Ab in  die Wüste!

Es sind Winterferien für die Kinder und dank unserem überraschend guten Flohmarkt, konnten wir im Ferienprogramm ins Kino, zur Alpakafarm fahren und eine kleine Feier mit Kuchen und Fatcakes haben.


Nach dem Ferienprogramm schloss das Afterschoolprogramm nochmal für zwei Wochen und da nur ein Freiwilliger am Mosaic Center gebraucht wurde, war Lars so lieb und hat mir die zwei Wochen ‚freigegeben‘ und alleine Stellung gehalten. Danke <3

Nachdem mir von so vielen Südafrikanern das Nachbarland Namibia ans Herz gelegt wurde, wollte ich schließlich unbedingt dorthin. Ich suchte nach Reisegefährten und meine Pilgerfreundin Raika hatte Lust, Laune und Zeit auf einen Roadtrip und damit war die Sache beschlossen.
Nach diversen Skypetelefonaten und kleineren Planungen trafen wir uns mit unseren Flügen in Windhoek und haben uns direkt gefunden und sogar wiedererkannt 😀


Mit einem Dachzelt und einem SUV ausgerüstet,machten wir eine kleine Rundreise erst Richtung Hardap Damm, dann ins Sossusvlei (Kalahari) und zuletzt immer weiter nach Norden in den Etosha National Park Tiere schauen und schließlich noch an den Waterberg ein bisschen entspannen.

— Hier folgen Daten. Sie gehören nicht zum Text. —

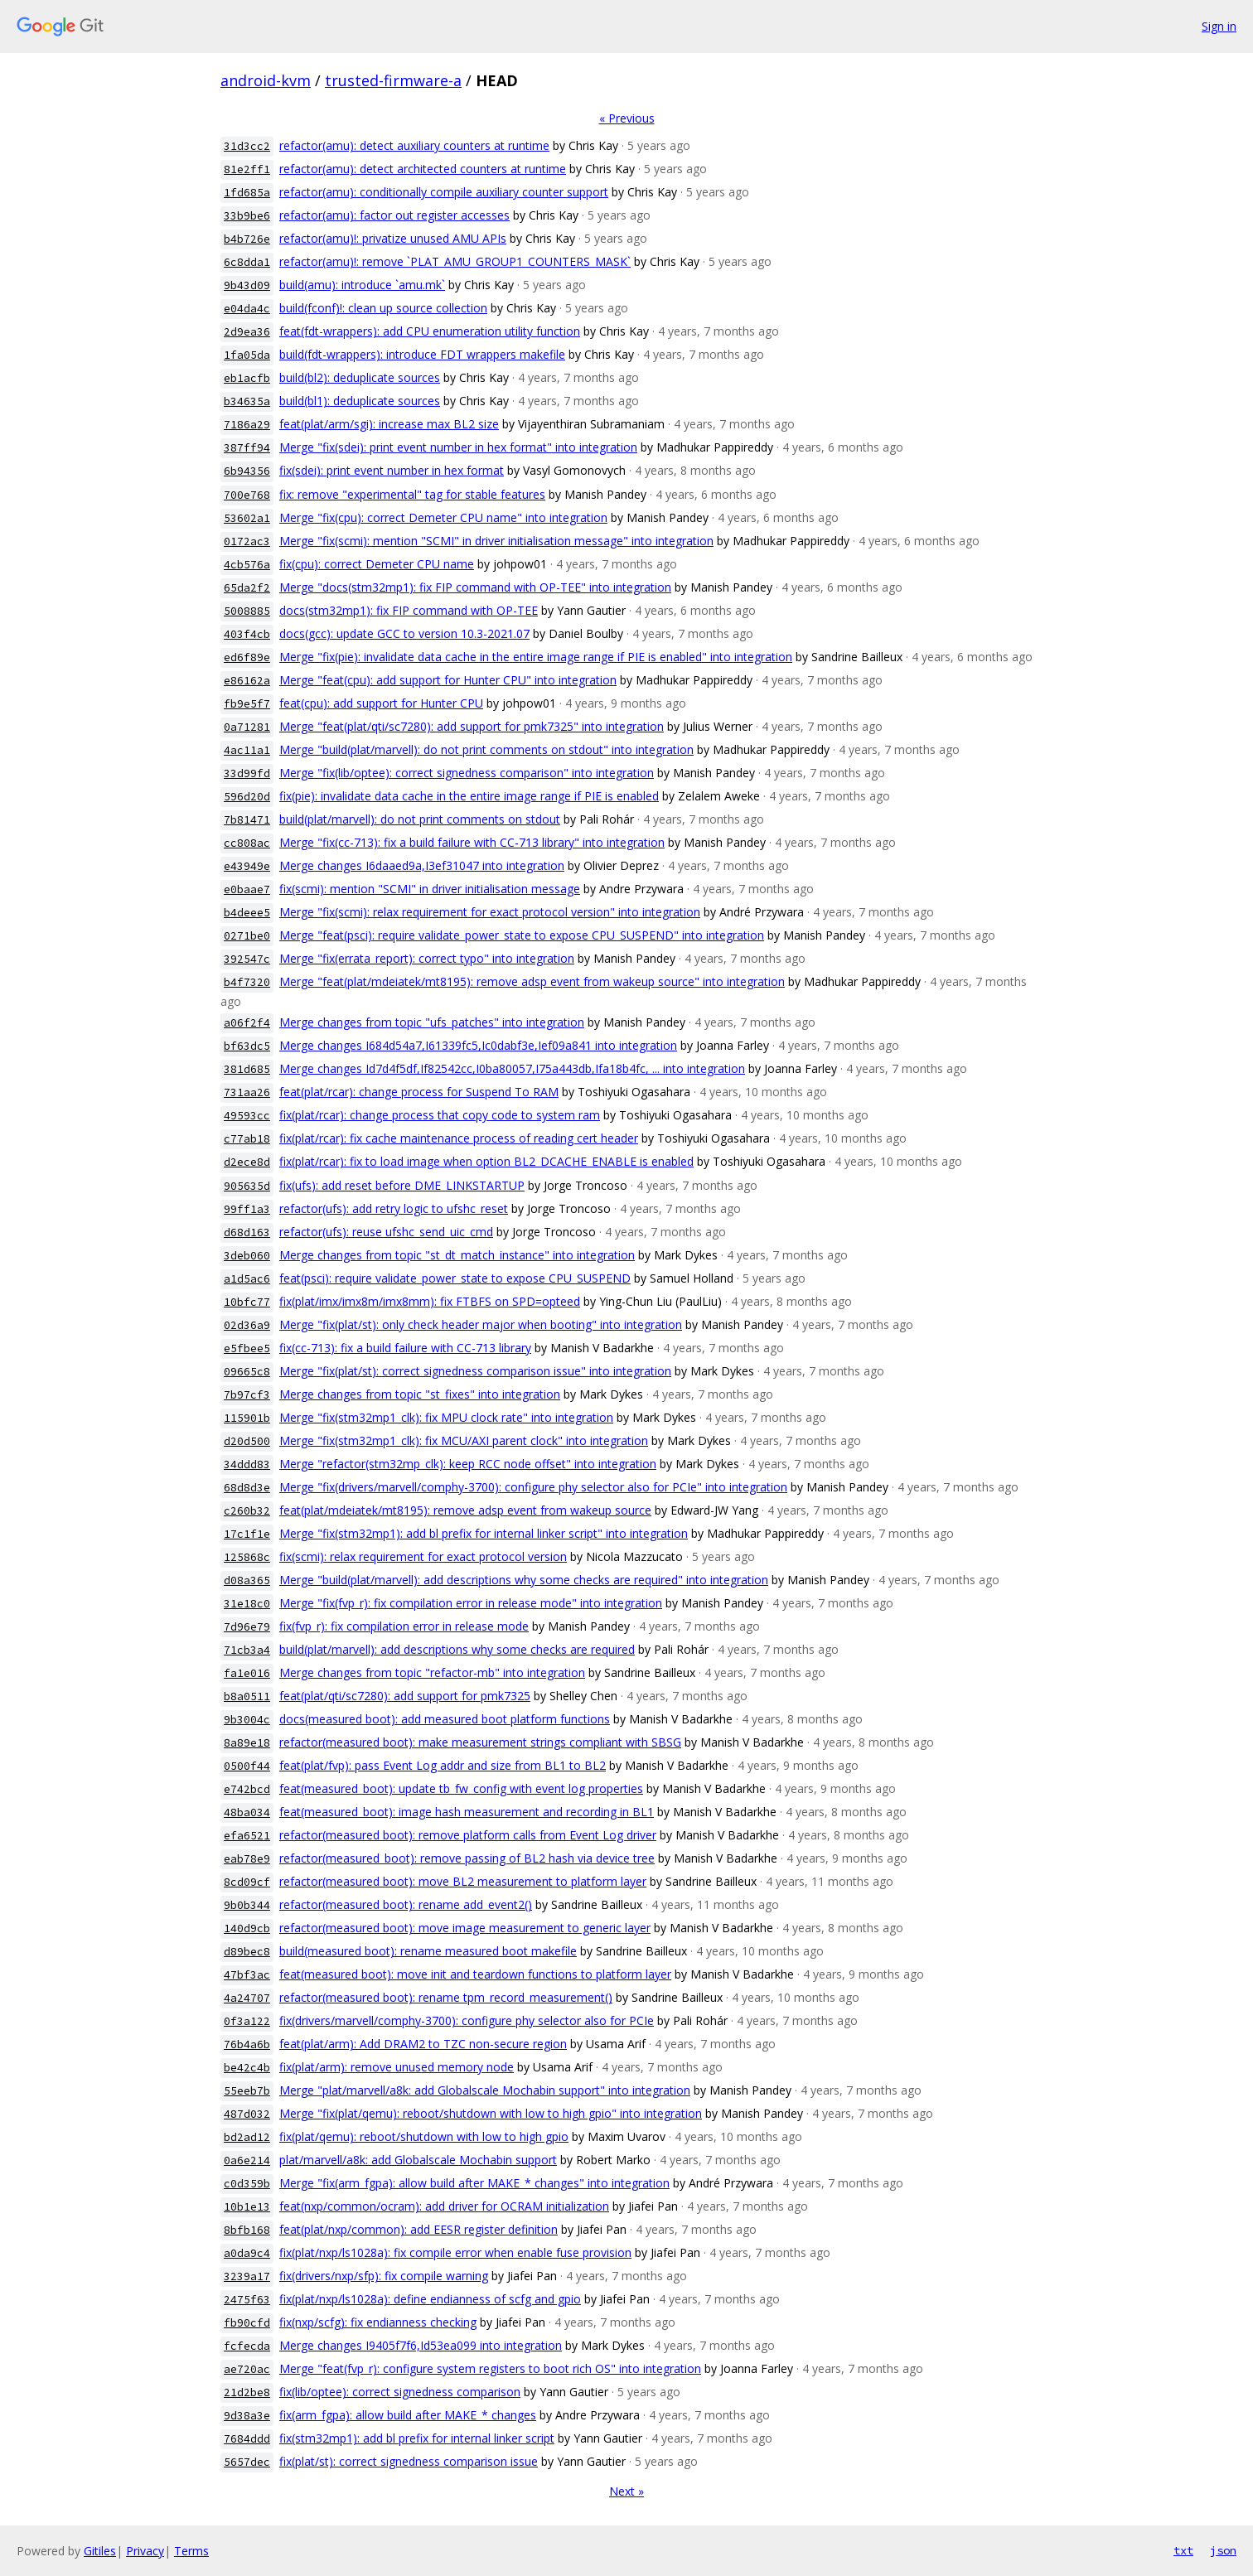  Describe the element at coordinates (466, 2020) in the screenshot. I see `fix(drivers/marvell/comphy-3700): configure phy selector also for PCIe` at that location.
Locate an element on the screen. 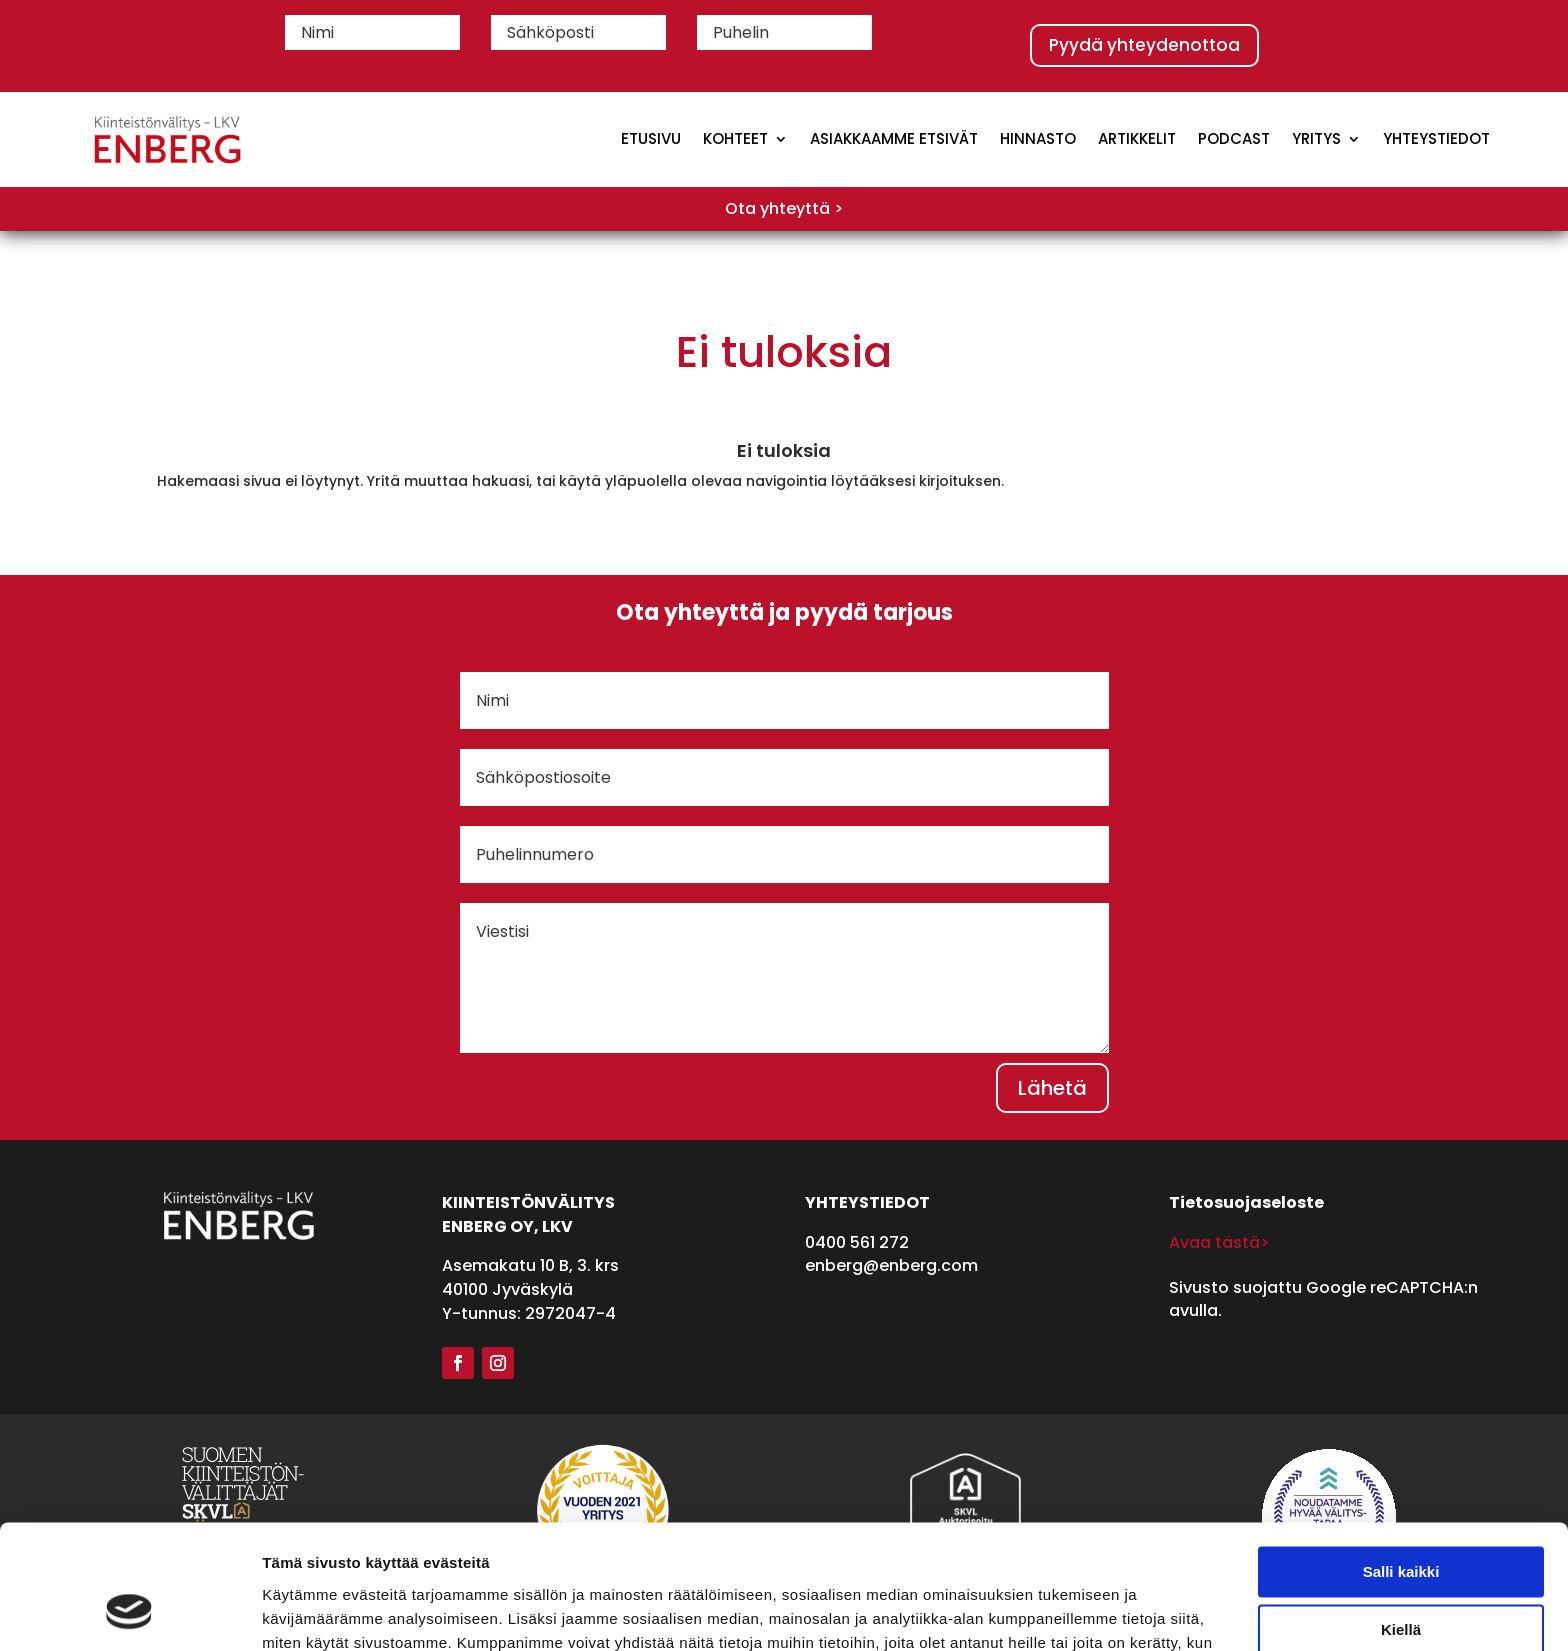 This screenshot has width=1568, height=1651. Avaa tästä> is located at coordinates (1219, 1242).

Namibia war noch einmal ein ganz anderes Erlebnis als Südafrika. Statt Straßen gibt es Schotterpisten und nur vereinzelt und 100km weit entfernt trifft man auf Dörfer und kleinere Städte. Die meisten Menschen sind auch Touristen oder unsere Guides mit denen man plötzlich über Trump redet und dann wird die Welt wieder klein. Überall das gleiche Thema 😉
Sehr praktisch an den langen Wegen und leeren Straßen:


Wir wussten immer wo wir geparkt hatten und hatten die Raststätten und Aussichtspunkte für uns. Außerdem waren wir auf jeder Schotterpiste glücklich über die teurere Variante eines Geländewagens- wir haben alle Schlaglöcher ohne Reifenpanne überstanden und konnten auf den Gravel Roads sogar mehr als 30km/h fahren ohne zu Tode geschüttelt zu werden.
Dafür begleiteten uns einmal eine Herde Zebras, wir entdeckten Warzenschweine am Seitenstreifen und die Warnhinweise für Wildtiere könnten meinetwegen auch in Deutschland aufgestellt werden.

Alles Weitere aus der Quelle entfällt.